First molecule#
You will learn: how to fetch a structure from the PDB, inspect its contents, filter atoms, and write it back to disk.
Prerequisites:
moleculekit installed.
Setup#
Import Molecule — the central class for all structure manipulation in moleculekit.
from moleculekit.molecule import Molecule
Step 1 — Load a structure#
mol = Molecule("3PTB")
The Molecule constructor accepts either a
local file path (PDB, mmCIF, MOL2, PRMTOP, PSF, … — see How to read a
structure for the full list of supported
formats) or a four-character RCSB PDB ID, which it downloads and parses
on the fly. Here we use the PDB ID 3PTB: bovine trypsin, 1701 atoms
covering one protein chain, a shell of crystallographic water molecules,
a calcium ion, and the benzamidine ligand in the active site.
Step 2 — Inspect basics#
mol.numAtoms
1701
numAtoms is a single integer — the total number of atoms in the loaded structure.
mol.numFrames
1
numFrames is 1 for a static PDB; it grows when you load a trajectory.
sorted(set(mol.resname))
['ALA',
'ARG',
'ASN',
'ASP',
'BEN',
'CA',
'CYS',
'GLN',
'GLU',
'GLY',
'HIS',
'HOH',
'ILE',
'LEU',
'LYS',
'MET',
'PHE',
'PRO',
'SER',
'THR',
'TRP',
'TYR',
'VAL']
mol.resname is an array with one entry per atom; wrapping it in set gives
the unique residue names present. You should see standard amino-acid codes
alongside BEN (benzamidine), CA (calcium), and HOH (water).
Step 3 — Inspect per-atom properties#
Every per-atom field on a Molecule is a NumPy array of length mol.numAtoms.
The arrays are indexed in parallel — mol.name[i], mol.resname[i],
mol.resid[i], and mol.chain[i] all describe the same atom.
mol.name[:8]
array(['N', 'CA', 'C', 'O', 'CB', 'CG1', 'CG2', 'CD1'], dtype=object)
Atom names as they appear in the source file (N, CA, C, O, … for
the protein backbone).
mol.element[:8]
array(['N', 'C', 'C', 'O', 'C', 'C', 'C', 'C'], dtype=object)
Element symbols per atom.
sorted(set(mol.chain)), sorted(set(mol.segid))

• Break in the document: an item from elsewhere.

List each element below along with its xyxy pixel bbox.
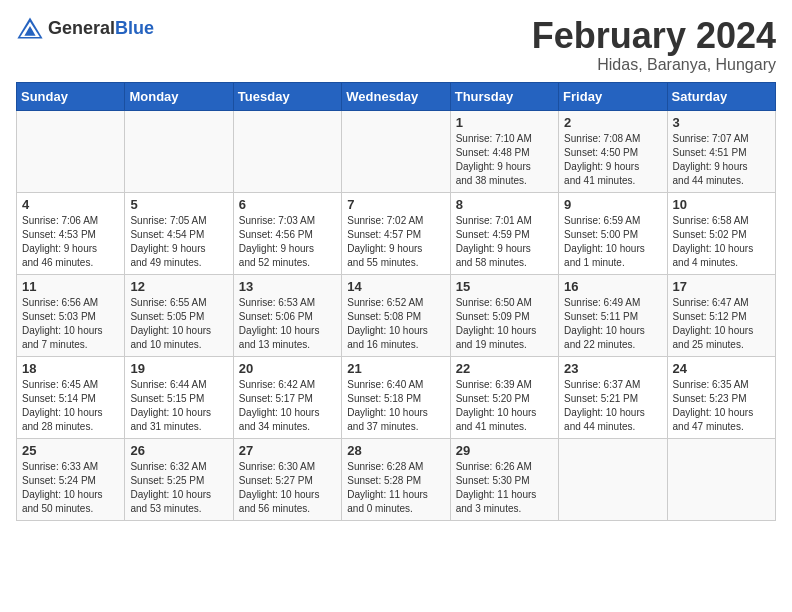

(['A'], ['1', '2', '3', '4'])
chain (one character, PDB convention) and segid (up to four characters,
MD topology convention) are both per-atom arrays. The BCIF fetch of 3PTB
populates segid with ['1', '2', '3', '4'] for the deposited entities;
a plain PDB load typically leaves it empty. See Assign segments and chains
if you need to populate segid for an MD parameterization tool.
mol.coords.shape
(1701, 3, 1)
Coordinates are stored as a single (numAtoms, 3, numFrames) array. For
this static PDB the third dimension is 1.
Because every field is a NumPy array, the usual NumPy operations work
directly — masking, slicing, np.unique, comparisons, and so on. See
The Molecule data model for the
full per-atom field list and their dtypes.
Step 4 — Filter waters#
mol.filter("not water")
mol.numAtoms
moleculekit.molecule - INFO - Removed 62 atoms. 1639 atoms remaining in the molecule.
1639
filter() mutates mol in place,
keeping only the atoms that match the selection string. This contrasts
with remove(), which takes atoms
out by matching them. After dropping the crystallographic waters you
have 1639 atoms remaining (1701 − 62 water oxygens).

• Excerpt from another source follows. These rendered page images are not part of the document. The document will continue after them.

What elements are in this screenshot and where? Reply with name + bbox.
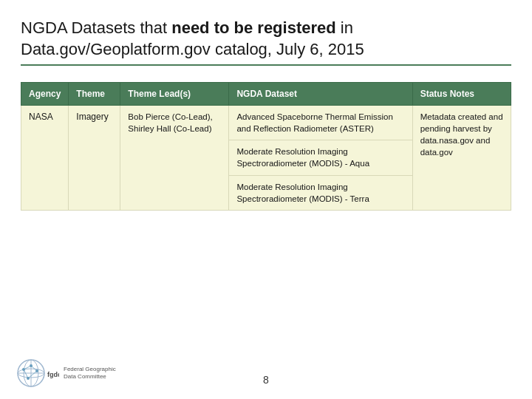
slide-container: NGDA Datasets that need to be registered… [0,0,532,399]
title-area: NGDA Datasets that need to be registered… [21,18,511,66]
page-number: 8 [263,374,269,386]
fgdc-logo: fgdc [15,355,59,392]
col-lead: Theme Lead(s) [120,83,229,106]
cell-agency: NASA [21,106,69,211]
col-agency: Agency [21,83,69,106]
col-status: Status Notes [412,83,511,106]
svg-line-11 [31,366,37,371]
ngda-table: Agency Theme Theme Lead(s) NGDA Dataset … [21,82,511,211]
cell-lead: Bob Pierce (Co-Lead), Shirley Hall (Co-L… [120,106,229,211]
title-prefix: NGDA Datasets that [21,18,171,37]
table-header-row: Agency Theme Theme Lead(s) NGDA Dataset … [21,83,511,106]
cell-status: Metadata created and pending harvest by … [412,106,511,211]
slide-title: NGDA Datasets that need to be registered… [21,18,511,60]
logo-area: fgdc Federal Geographic Data Committee [15,355,123,392]
col-dataset: NGDA Dataset [229,83,412,106]
col-theme: Theme [69,83,120,106]
svg-text:fgdc: fgdc [47,371,59,378]
title-underline [21,64,511,66]
cell-dataset-1: Advanced Spaceborne Thermal Emission and… [229,106,412,140]
table-row: NASA Imagery Bob Pierce (Co-Lead), Shirl… [21,106,511,140]
cell-theme: Imagery [69,106,120,211]
title-bold: need to be registered [171,18,336,37]
logo-subtext: Federal Geographic Data Committee [64,366,123,380]
table-wrapper: Agency Theme Theme Lead(s) NGDA Dataset … [21,82,511,211]
cell-dataset-3: Moderate Resolution Imaging Spectroradio… [229,175,412,210]
cell-dataset-2: Moderate Resolution Imaging Spectroradio… [229,140,412,175]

Step 5 — Write the prepared structure#
mol.write("trypsin_dry.cif")
write() infers the format from the
file extension. The output is written to the current working directory
unless you pass a full path.
Recap#
Load a structure by PDB ID:
Molecule("3PTB")fetches it from RCSB automatically.Inspect counts and contents with
numAtoms,numFrames, and array attributes such asresname,chain, andsegid.filter()mutates the molecule in place to keep only the atoms you need; thenwrite()saves it in any supported format.